Notes on psql logical replication

To enable blue-green deployment for a psql rds instance we have been looking into enabling logical replication. Here is a collection of notes and links which I found useful.

The logical replciation process starts by psql taking a snapshot of the publisher database (source) and copies it to the subscriber. After this initial snapshot, the publisher notifies of any data change so the subscriber can replicate it.

Logical replication restrictions

For a full list of restrictions got to psql docs. Here are the show stoppers for us:

  • Schema changes are not sync. The schema can be replicated with pg_dump but any changes in the publisher will have to be manually done in the subscriber.
  • Certain objects are not replicated, such as sequence data, views, materialized views or foreign tables.
  • Tables need to have primary keys, unique keys otherwise replica identity must be set to full.
  • Toasted columns are not replicated. They can be replicated by setting replica identity to full.

Updates and deletes will fail on the source, if the target table is published and it can not be replicated. An error such as the one below will appear:

ERROR: cannot delete from table "table-name" because it does not have a replica identity and publishes deletes
HINT: To enable deleting from the table, set REPLICA IDENTITY using ALTER TABLE.

Replica identity

The replica identiy is set on the published tables and is used to replicate update and delete operations on the subscriber. By default the tables primary key is used as the replica identity. Another unique key could be used under certain conditions. When there is no primary key or unique keys which match those conditions, the table replica identity value can be set to full. In this case the whole row is written to the WAL and the replication can be processed.

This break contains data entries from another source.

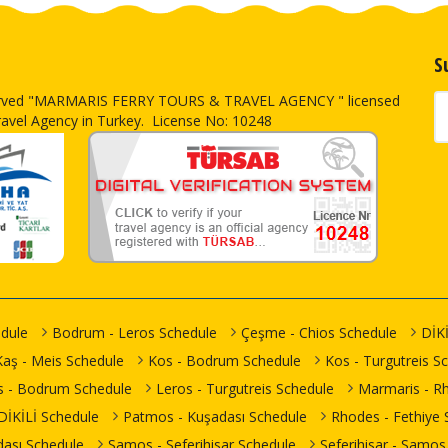
S
erved
"MARMARIS FERRY TOURS & TRAVEL AGENCY " licensed
ravel Agency in Turkey. License No: 10248
dule
Bodrum - Leros Schedule
Çeşme - Chios Schedule
DİKİ
Kaş - Meis Schedule
Kos - Bodrum Schedule
Kos - Turgutreis S
s - Bodrum Schedule
Leros - Turgutreis Schedule
Marmaris - R
- DİKİLİ Schedule
Patmos - Kuşadası Schedule
Rhodes - Fethiye 
ası Schedule
Samos - Seferihisar Schedule
Seferihisar - Samos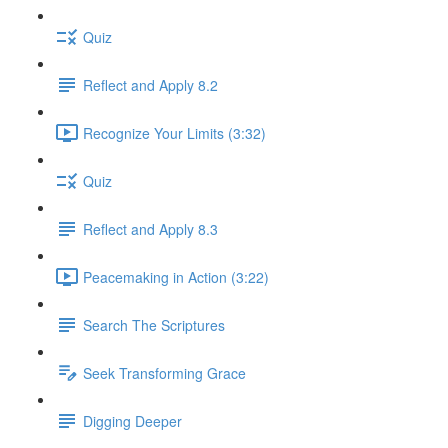
Quiz
Reflect and Apply 8.2
Recognize Your Limits (3:32)
Quiz
Reflect and Apply 8.3
Peacemaking in Action (3:22)
Search The Scriptures
Seek Transforming Grace
Digging Deeper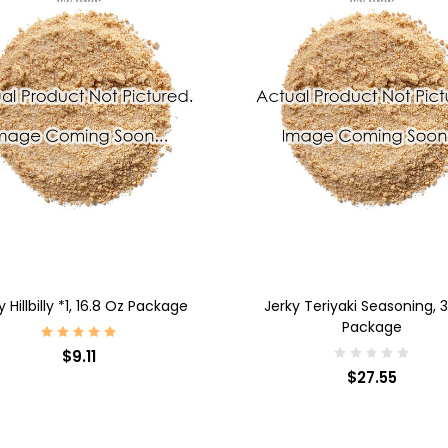
D TO CART
ADD TO CART
y Hillbilly *1, 16.8 Oz Package
Jerky Teriyaki Seasoning, 
Package
$9.11
$27.55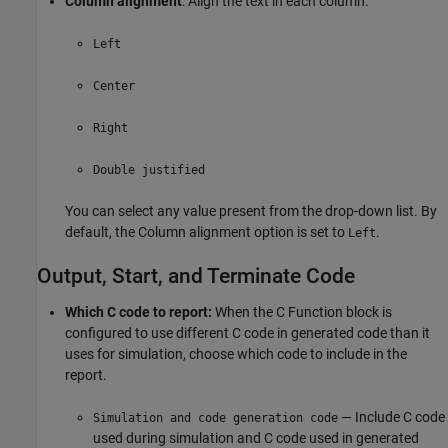
Column alignment
: Align the text in each column.
Left
Center
Right
Double justified
You can select any value present from the drop-down list. By
default, the Column alignment option is set to
.
Left
Output, Start, and Terminate Code
Which C code to report:
When the
C Function
block is
configured to use different C code in generated code than it
uses for simulation, choose which code to include in the
report.
— Include C code
Simulation and code generation code
used during simulation and C code used in generated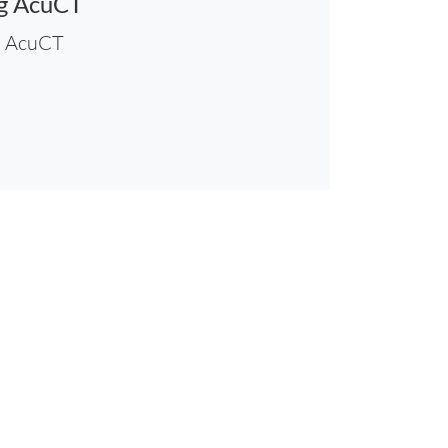
ng AcuCT
h AcuCT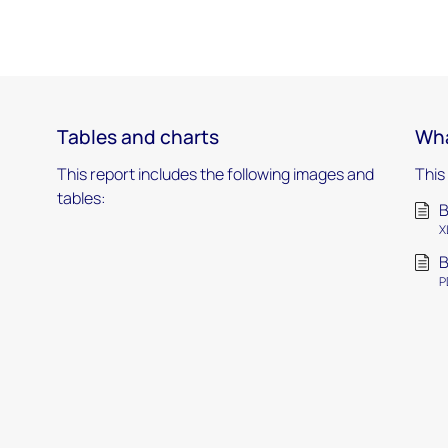
Tables and charts
Wha
This report includes the following images and
This
tables:
B
X
B
P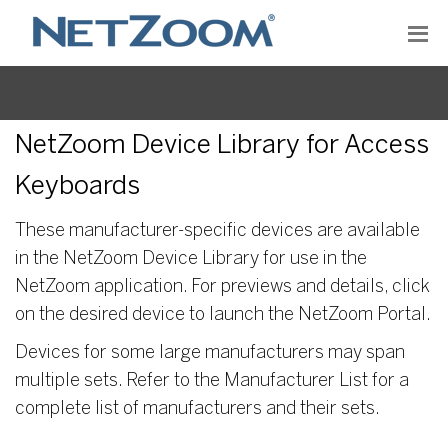
NetZoom Device Library for Access
Keyboards
These manufacturer-specific devices are available
in the NetZoom Device Library for use in the
NetZoom application. For previews and details, click
on the desired device to launch the NetZoom Portal.
Devices for some large manufacturers may span
multiple sets. Refer to the Manufacturer List for a
complete list of manufacturers and their sets.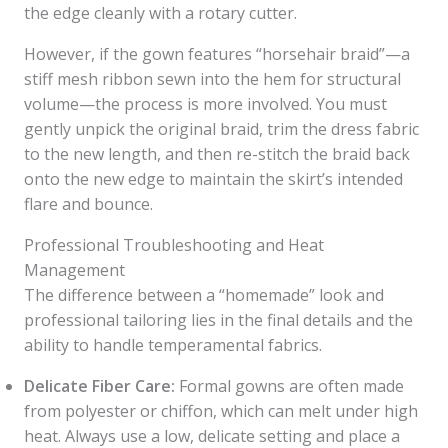
the edge cleanly with a rotary cutter.
However, if the gown features “horsehair braid”—a
stiff mesh ribbon sewn into the hem for structural
volume—the process is more involved. You must
gently unpick the original braid, trim the dress fabric
to the new length, and then re-stitch the braid back
onto the new edge to maintain the skirt’s intended
flare and bounce.
Professional Troubleshooting and Heat
Management
The difference between a “homemade” look and
professional tailoring lies in the final details and the
ability to handle temperamental fabrics.
Delicate Fiber Care:
Formal gowns are often made
from polyester or chiffon, which can melt under high
heat. Always use a low, delicate setting and place a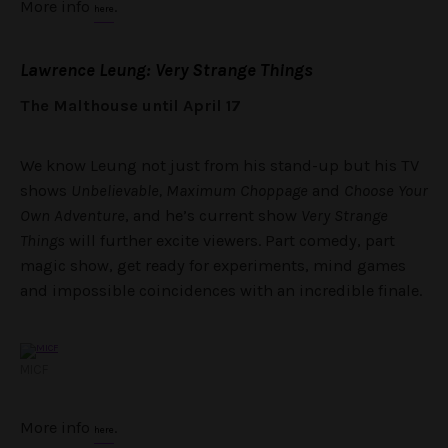
More info
.
here
Lawrence Leung: Very Strange Things
The Malthouse until April 17
We know Leung not just from his stand-up but his TV
shows
Unbelievable, Maximum Choppage
and
Choose Your
Own Adventure
, and he’s current show
Very Strange
Things
will further excite viewers. Part comedy, part
magic show, get ready for experiments, mind games
and impossible coincidences with an incredible finale.
MICF
More info
.
here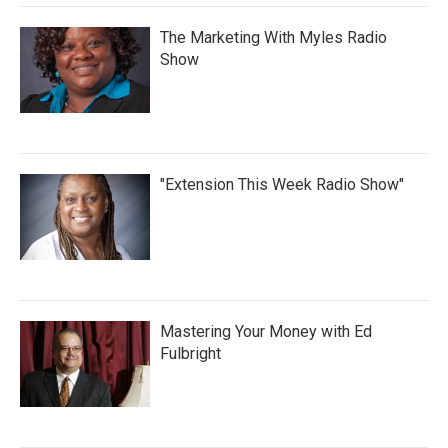
The Marketing With Myles Radio
Show
"Extension This Week Radio Show"
Mastering Your Money with Ed
Fulbright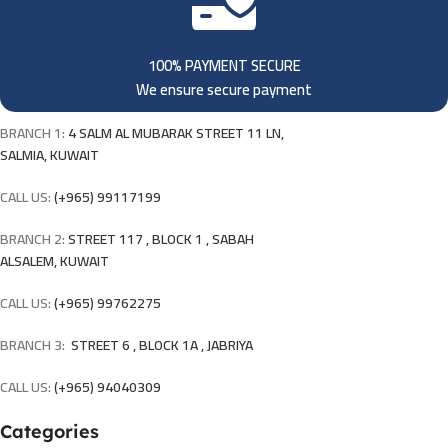
100% PAYMENT SECURE
We ensure secure payment
BRANCH 1:
4 SALM AL MUBARAK STREET 11 LN,
SALMIA, KUWAIT
CALL US:
(+965) 99117199
BRANCH 2:
STREET 117 , BLOCK 1 , SABAH
ALSALEM, KUWAIT
CALL US:
(+965) 99762275
BRANCH 3:
STREET 6 , BLOCK 1A , JABRIYA
CALL US:
(+965) 94040309
Categories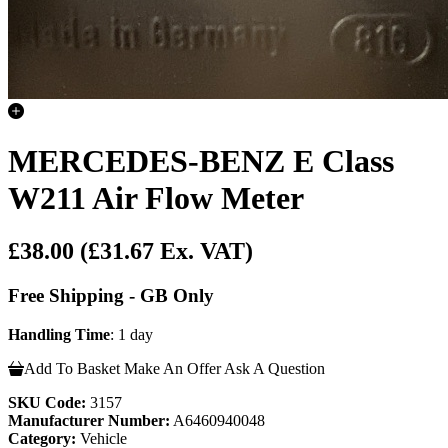
MERCEDES-BENZ E Class
W211 Air Flow Meter
£38.00
(£31.67 Ex. VAT)
Free Shipping - GB Only
Handling Time
: 1 day
Add To Basket
Make An Offer
Ask A Question
SKU Code:
3157
Manufacturer Number:
A6460940048
Category:
Vehicle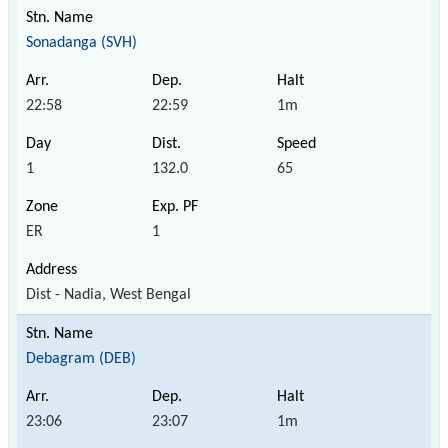
Sonadanga (SVH)
22:58
22:59
1m
1
132.0
65
ER
1
Dist - Nadia, West Bengal
Debagram (DEB)
23:06
23:07
1m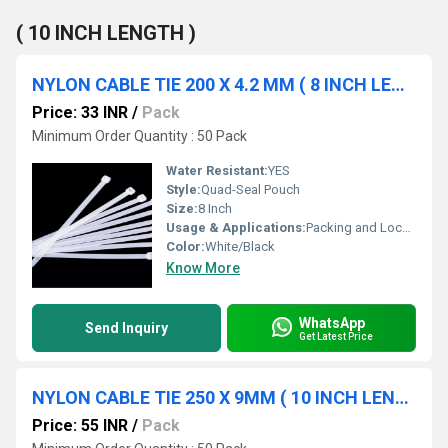
( 10 INCH LENGTH )
NYLON CABLE TIE 200 X 4.2 MM ( 8 INCH LENGTH)
Price: 33 INR
/
Pack
Minimum Order Quantity : 50 Pack
Water Resistant:
YES
Style:
Quad-Seal Pouch
Size:
8 Inch
Usage & Applications:
Packing and Locking
Color:
White/Black
Know More
WhatsApp
Send Inquiry
Get Latest Price
NYLON CABLE TIE 250 X 9MM ( 10 INCH LENGTH )
Price: 55 INR
/
Pack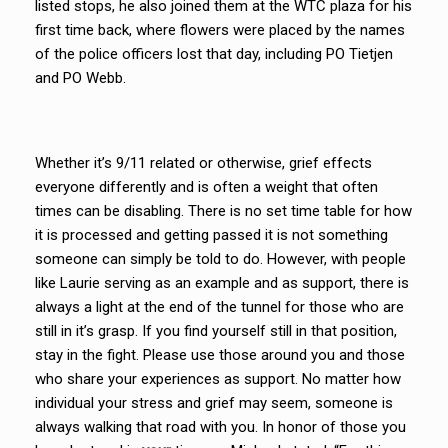
listed stops, he also joined them at the WTC plaza for his
first time back, where flowers were placed by the names
of the police officers lost that day, including PO Tietjen
and PO Webb.
Whether it’s 9/11 related or otherwise, grief effects
everyone differently and is often a weight that often
times can be disabling. There is no set time table for how
it is processed and getting passed it is not something
someone can simply be told to do. However, with people
like Laurie serving as an example and as support, there is
always a light at the end of the tunnel for those who are
still in it’s grasp. If you find yourself still in that position,
stay in the fight. Please use those around you and those
who share your experiences as support. No matter how
individual your stress and grief may seem, someone is
always walking that road with you. In honor of those you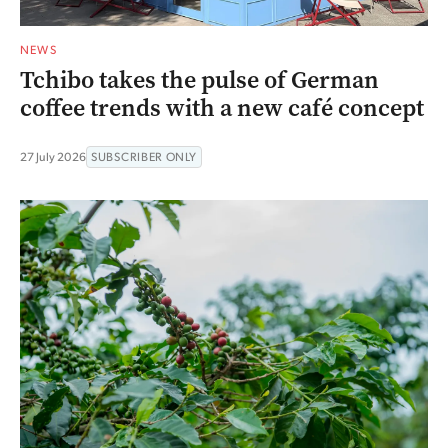
NEWS
Tchibo takes the pulse of German
coffee trends with a new café concept
27 July 2026
SUBSCRIBER ONLY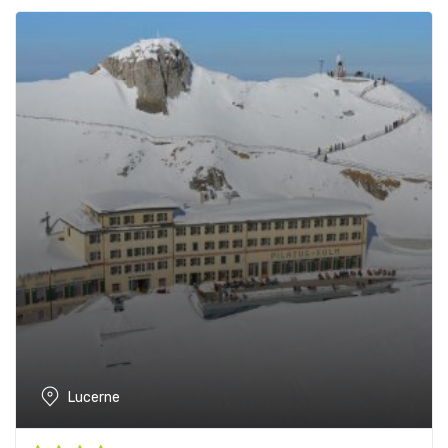
Lucerne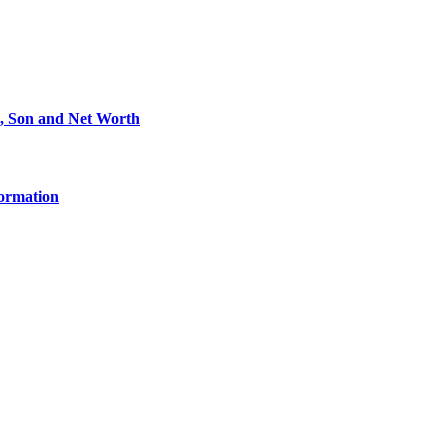
e, Son and Net Worth
formation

Writting the whole columns to the WAL implies more cpu used for writting, and more memory used to stored the logs. Keep in mind that the logs are rotated by default.

There are alternatives to setting the replica identity to full:

  • Create a primary key.
  • Create a unique index and let replica identity use it (link).
  • Dont replicate table.

Other configs to consider

The psql config of the publisher must be updated, at least the wal_level config must be set to logical. Psql docs also recommend to update the values of:

  • max_replication_slots
  • idle_replication_slot_timeout
  • max_wal_senders
  • wal_sender_timeout

The docs recommend updating the following config values of the subscriber:

  • max_active_replication_origin
  • max_logical_replication_workers
  • max_worker_processes
  • max_sync_workers_per_subscription
  • max_parallel_apply_workers_per_subscription
  • wal_receiver_timeout
  • wal_receiver_status_interval
  • wal_retrieve_retry_interval

Some links

  • Blog post by Omprakash replicating some of the logical replication errors.
  • Artie published a nice post with examples of messages. It seems to be removed from their web, so here is the link to the post in the internet archive.
  • On xata they tested the performance of setting replica identity full.